Where an entry holds an image, skip the image but reproduce the rest word for word.

## SOURCE DATA
━━━━━━

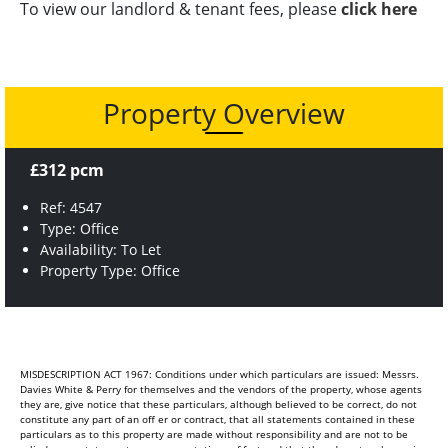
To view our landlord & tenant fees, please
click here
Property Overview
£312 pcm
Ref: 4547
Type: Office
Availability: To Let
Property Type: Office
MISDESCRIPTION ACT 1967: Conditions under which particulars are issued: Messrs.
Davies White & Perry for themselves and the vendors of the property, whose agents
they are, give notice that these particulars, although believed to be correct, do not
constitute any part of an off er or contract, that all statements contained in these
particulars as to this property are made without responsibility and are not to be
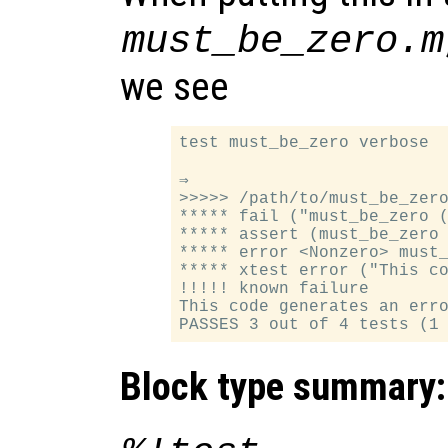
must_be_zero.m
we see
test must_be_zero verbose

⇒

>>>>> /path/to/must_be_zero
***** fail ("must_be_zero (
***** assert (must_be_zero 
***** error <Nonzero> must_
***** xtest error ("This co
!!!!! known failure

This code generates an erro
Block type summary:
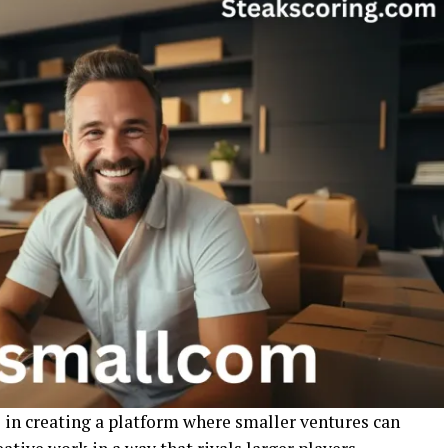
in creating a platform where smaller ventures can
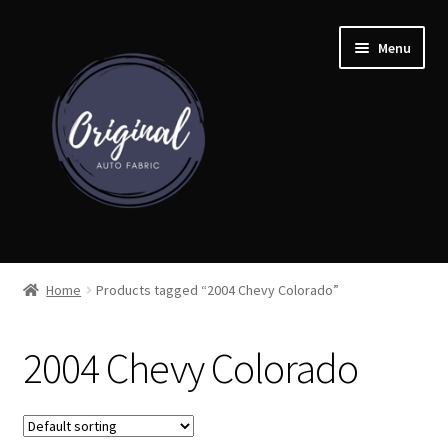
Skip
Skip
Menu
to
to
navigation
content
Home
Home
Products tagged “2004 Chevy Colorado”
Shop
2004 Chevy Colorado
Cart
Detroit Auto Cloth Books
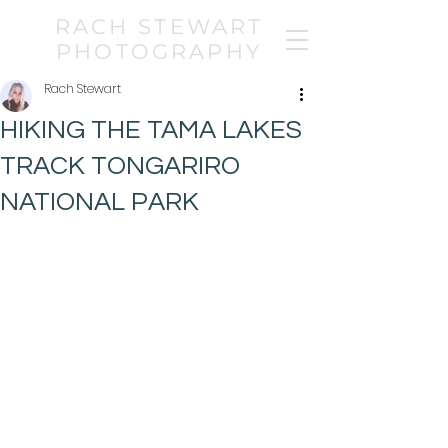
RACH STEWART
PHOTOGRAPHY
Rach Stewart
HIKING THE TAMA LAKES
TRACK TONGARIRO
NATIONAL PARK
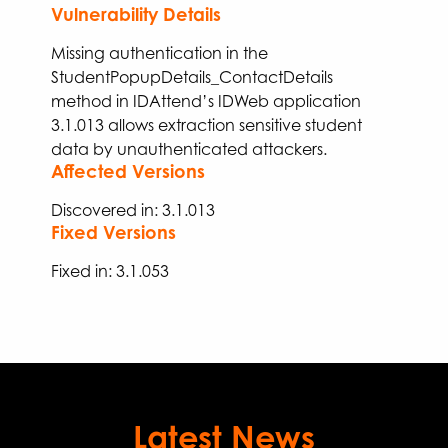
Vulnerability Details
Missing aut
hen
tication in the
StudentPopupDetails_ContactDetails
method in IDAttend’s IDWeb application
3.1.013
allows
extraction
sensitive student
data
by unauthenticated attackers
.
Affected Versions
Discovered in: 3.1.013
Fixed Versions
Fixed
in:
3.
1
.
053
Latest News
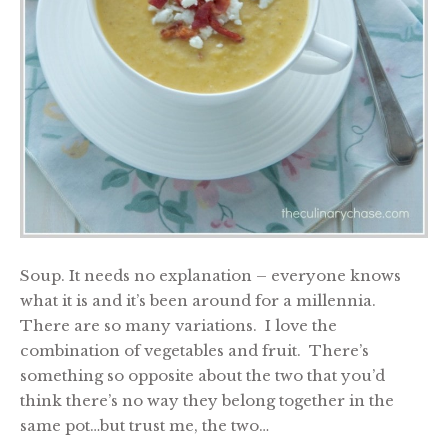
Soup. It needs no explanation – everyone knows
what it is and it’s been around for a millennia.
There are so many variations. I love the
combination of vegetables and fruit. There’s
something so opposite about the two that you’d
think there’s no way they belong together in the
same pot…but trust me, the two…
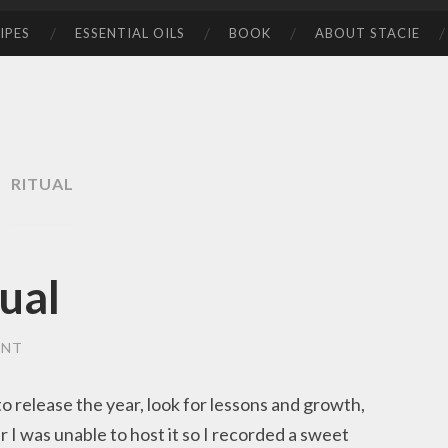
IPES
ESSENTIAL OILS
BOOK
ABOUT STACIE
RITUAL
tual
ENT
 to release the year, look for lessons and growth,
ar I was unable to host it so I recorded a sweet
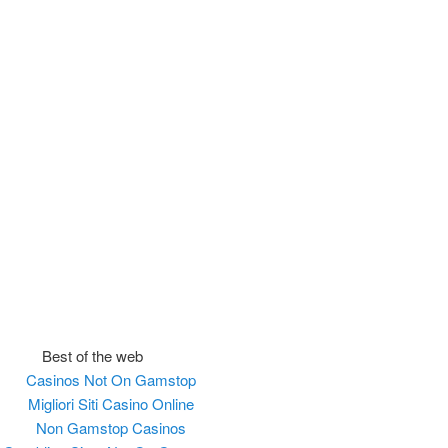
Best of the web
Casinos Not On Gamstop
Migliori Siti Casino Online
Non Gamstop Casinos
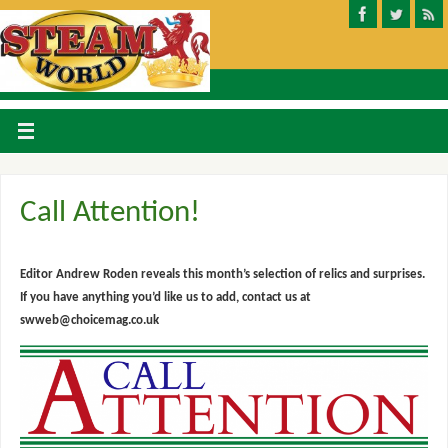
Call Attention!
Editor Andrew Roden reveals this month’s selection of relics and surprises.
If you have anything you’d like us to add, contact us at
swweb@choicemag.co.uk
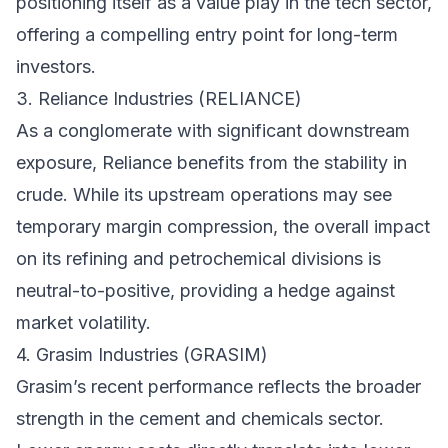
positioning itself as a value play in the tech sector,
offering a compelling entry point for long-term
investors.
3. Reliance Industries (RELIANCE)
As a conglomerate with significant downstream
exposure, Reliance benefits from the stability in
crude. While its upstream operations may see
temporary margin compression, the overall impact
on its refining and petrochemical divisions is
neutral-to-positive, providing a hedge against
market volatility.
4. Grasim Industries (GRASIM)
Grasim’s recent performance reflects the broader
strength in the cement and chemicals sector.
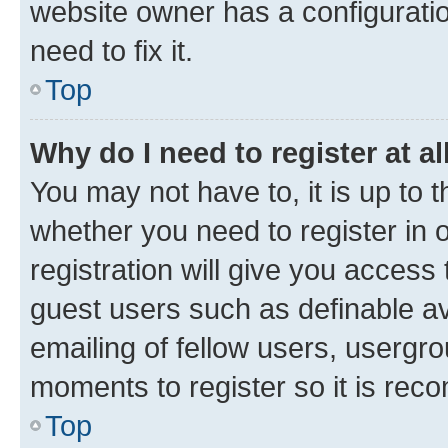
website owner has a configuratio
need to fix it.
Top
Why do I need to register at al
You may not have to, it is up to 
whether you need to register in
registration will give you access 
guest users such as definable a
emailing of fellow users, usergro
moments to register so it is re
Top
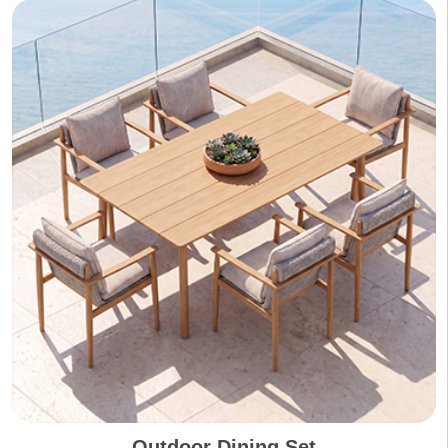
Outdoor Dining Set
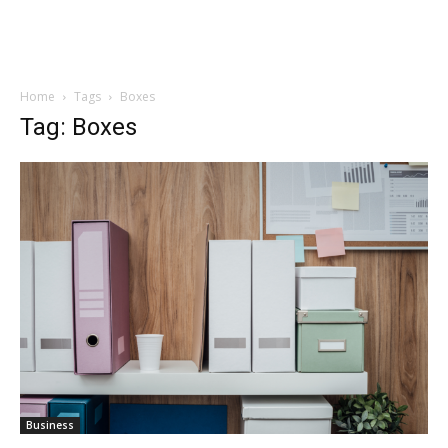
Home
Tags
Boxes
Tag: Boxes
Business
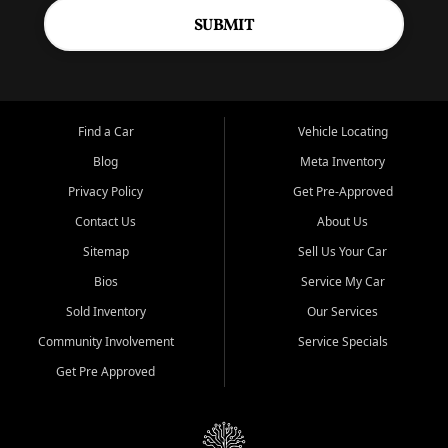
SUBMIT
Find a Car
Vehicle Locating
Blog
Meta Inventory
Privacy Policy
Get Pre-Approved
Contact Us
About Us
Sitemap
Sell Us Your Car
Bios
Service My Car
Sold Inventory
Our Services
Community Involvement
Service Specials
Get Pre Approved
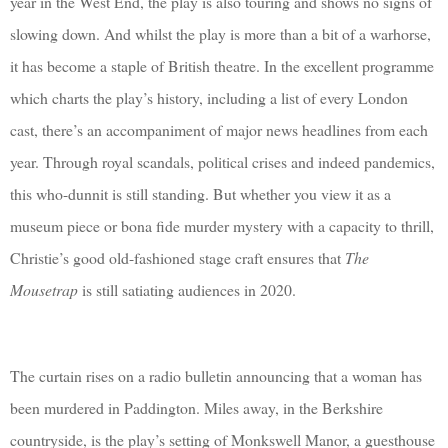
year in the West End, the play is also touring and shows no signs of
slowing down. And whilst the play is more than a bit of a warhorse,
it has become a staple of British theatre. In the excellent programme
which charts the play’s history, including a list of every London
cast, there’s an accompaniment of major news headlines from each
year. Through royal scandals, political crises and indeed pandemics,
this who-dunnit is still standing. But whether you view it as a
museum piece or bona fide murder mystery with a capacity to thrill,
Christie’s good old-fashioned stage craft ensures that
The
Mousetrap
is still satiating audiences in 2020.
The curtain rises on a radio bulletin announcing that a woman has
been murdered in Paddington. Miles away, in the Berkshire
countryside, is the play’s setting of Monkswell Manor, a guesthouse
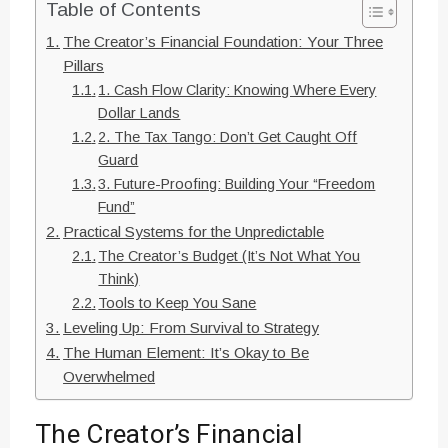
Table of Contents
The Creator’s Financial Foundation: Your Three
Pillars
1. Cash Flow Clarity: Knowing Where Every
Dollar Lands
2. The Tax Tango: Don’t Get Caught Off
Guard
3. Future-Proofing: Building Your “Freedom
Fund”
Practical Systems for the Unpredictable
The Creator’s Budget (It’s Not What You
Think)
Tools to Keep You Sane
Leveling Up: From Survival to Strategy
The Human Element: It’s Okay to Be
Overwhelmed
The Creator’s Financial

━━━━━━

## ANSWER TO THIS PROBLEM
To view our landlord & tenant fees, please
click here
Property Overview
£312 pcm
Ref: 4547
Type: Office
Availability: To Let
Property Type: Office
MISDESCRIPTION ACT 1967: Conditions under which particulars are issued: Messrs.
Davies White & Perry for themselves and the vendors of the property, whose agents
they are, give notice that these particulars, although believed to be correct, do not
constitute any part of an off er or contract, that all statements contained in these
particulars as to this property are made without responsibility and are not to be
must_be_zero.m
we see
test must_be_zero verbose

⇒

>>>>> /path/to/must_be_zero
***** fail ("must_be_zero (
***** assert (must_be_zero 
***** error <Nonzero> must_
***** xtest error ("This co
!!!!! known failure

This code generates an erro
Block type summary:
in creating a platform where smaller ventures can
Skip
Skip
Menu
to
to
navigation
content
Home
Home
Products tagged “2004 Chevy Colorado”
Shop
2004 Chevy Colorado
Cart
Detroit Auto Cloth Books
RACH STEWART
PHOTOGRAPHY
Rach Stewart
HIKING THE TAMA LAKES
TRACK TONGARIRO
NATIONAL PARK
Vulnerability Details
Missing aut
hen
tication in the
StudentPopupDetails_ContactDetails
method in IDAttend’s IDWeb application
3.1.013
allows
extraction
sensitive student
data
by unauthenticated attackers
.
Affected Versions
Discovered in: 3.1.013
Fixed Versions
Fixed
in:
3.
1
.
053
Latest News
Soup. It needs no explanation – everyone knows
what it is and it’s been around for a millennia.
There are so many variations. I love the
combination of vegetables and fruit. There’s
something so opposite about the two that you’d
think there’s no way they belong together in the
same pot…but trust me, the two…
IPES
ESSENTIAL OILS
BOOK
ABOUT STACIE
RITUAL
tual
ENT
 to release the year, look for lessons and growth,
ar I was unable to host it so I recorded a sweet
Best of the web
Casinos Not On Gamstop
Migliori Siti Casino Online
Non Gamstop Casinos
Call Attention!
Editor Andrew Roden reveals this month’s selection of relics and surprises.
If you have anything you’d like us to add, contact us at
swweb@choicemag.co.uk
positioning itself as a value play in the tech sector,
offering a compelling entry point for long-term
investors.
3. Reliance Industries (RELIANCE)
As a conglomerate with significant downstream
exposure, Reliance benefits from the stability in
crude. While its upstream operations may see
temporary margin compression, the overall impact
on its refining and petrochemical divisions is
neutral-to-positive, providing a hedge against
market volatility.
4. Grasim Industries (GRASIM)
Grasim’s recent performance reflects the broader
strength in the cement and chemicals sector.
website owner has a configuratio
need to fix it.
Top
Why do I need to register at al
You may not have to, it is up to 
whether you need to register in
registration will give you access 
guest users such as definable a
emailing of fellow users, usergro
moments to register so it is re
Top
Outdoor Dining Set
Home
Tags
Boxes
Tag: Boxes
Business
SUBMIT
Find a Car
Vehicle Locating
Blog
Meta Inventory
Privacy Policy
Get Pre-Approved
Contact Us
About Us
Sitemap
Sell Us Your Car
Bios
Service My Car
Sold Inventory
Our Services
Community Involvement
Service Specials
Get Pre Approved
year in the West End, the play is also touring and shows no signs of
slowing down. And whilst the play is more than a bit of a warhorse,
it has become a staple of British theatre. In the excellent programme
which charts the play’s history, including a list of every London
cast, there’s an accompaniment of major news headlines from each
year. Through royal scandals, political crises and indeed pandemics,
this who-dunnit is still standing. But whether you view it as a
museum piece or bona fide murder mystery with a capacity to thrill,
Christie’s good old-fashioned stage craft ensures that
The
Mousetrap
is still satiating audiences in 2020.
The curtain rises on a radio bulletin announcing that a woman has
been murdered in Paddington. Miles away, in the Berkshire
countryside, is the play’s setting of Monkswell Manor, a guesthouse
Table of Contents
The Creator’s Financial Foundation: Your Three
Pillars
1. Cash Flow Clarity: Knowing Where Every
Dollar Lands
2. The Tax Tango: Don’t Get Caught Off
Guard
3. Future-Proofing: Building Your “Freedom
Fund”
Practical Systems for the Unpredictable
The Creator’s Budget (It’s Not What You
Think)
Tools to Keep You Sane
Leveling Up: From Survival to Strategy
The Human Element: It’s Okay to Be
Overwhelmed
The Creator’s Financial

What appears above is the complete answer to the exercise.